Les pavés de Barcelone sont de véritables éléments caractéristiques de la capitale catalane, à tel point qu’on les retrouve jusque dans les boutiques de souvenirs ! Retour sur un design emblématique.
Ils sont partout, on les croise, on les piétine chaque jour, rarement on y prête attention et pourtant, certains pavés sont devenus de véritables stars que l’on va retrouver jusque dans les boutiques de souvenirs. Sur les mugs, les sacs de toile, les cartes postales, les bijoux, les porte-clés et les logos de nombreuses entreprises, la « fleur » de Barcelone est devenue le symbole de la capitale catalane.
Petite histoire des pavés de la fleur de Barcelone
À partir du milieu du XIXe siècle, Barcelone va commencer la construction d’un nouveau quartier, l’Eixample, « l’extension » en catalan. (On en parle dans notre visite des Oasis de l’Eixample)
Lorsque les premiers immeubles apparaissent, les rues, elles, ne sont pas encore tout à fait aménagées. La plupart du temps, elles ressemblent plus à des chemins de terre, parfois recouverts de gravillons pour niveler le tout.

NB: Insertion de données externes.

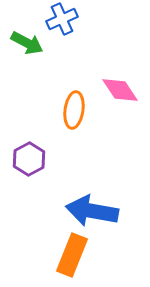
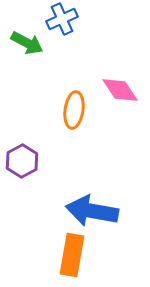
purple hexagon: moved 7 px left, 2 px down
orange rectangle: rotated 12 degrees counterclockwise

Le problème, c’est qu’en cas de pluie, ces rues devenaient un véritable cauchemar. Ceux qui vivent à Barcelone le savent, quand il pleut ici, cela ne dure pas très longtemps mais par contre, c’est souvent la douche !
À l’époque, donc, quand survenaient ces grosses pluies, les rues se transformaient en courants de boue qui dévalaient de la montagne jusqu’à la mer. D’ailleurs, les revues satiriques de l’époque dénonçaient régulièrement le manque d’intervention des pouvoirs publics à travers des dessins humoristiques, allant jusqu’à rebaptiser la ville « Can Fanga« , que l’on pourrait traduire comme « la maison / la ville de la boue ».
Pour éviter ces phénomènes, dégradants pour une ville qui voulait s’élever au rang des grandes capitales européennes, on a commencé à paver les rues. Dans l’Eixample, chaque propriétaire était responsable de la zone située jusqu’à 2,50m de son immeuble (le reste du trottoir était laissé en terre, pour planter des arbres). Chacun y allait donc de sa petite fantaisie en choisissant des pavés réalisés à base de ciment Portland, de sable et d’eau, comme ceux que l’on trouvait dans les appartements des immeubles bourgeois. On voit donc fleurir au sol, toute une variété de designs et de textures, jusqu’à ce que les autorités municipales décident de mettre un peu d’ordre dans tout ça.
En 1907, la commission en charge de mener à bien l’exécution du plan de l’Eixample pensé par Ildefons Cerdà rend obligatoire le pavage des trottoirs et décide de réaliser un concours pour en couvrir 10 000 m². À l’issue de ce concours, 5 motifs de pavés, de mêmes matériaux et de même dimensions seront retenus. Le pavé carré de 20 cm de côté, le « panot » en catalan, va donc recouvrir les trottoirs avec des motifs que l’on pouvait retrouver dans les intérieurs des appartements bourgeois, à la manière d’un tapis.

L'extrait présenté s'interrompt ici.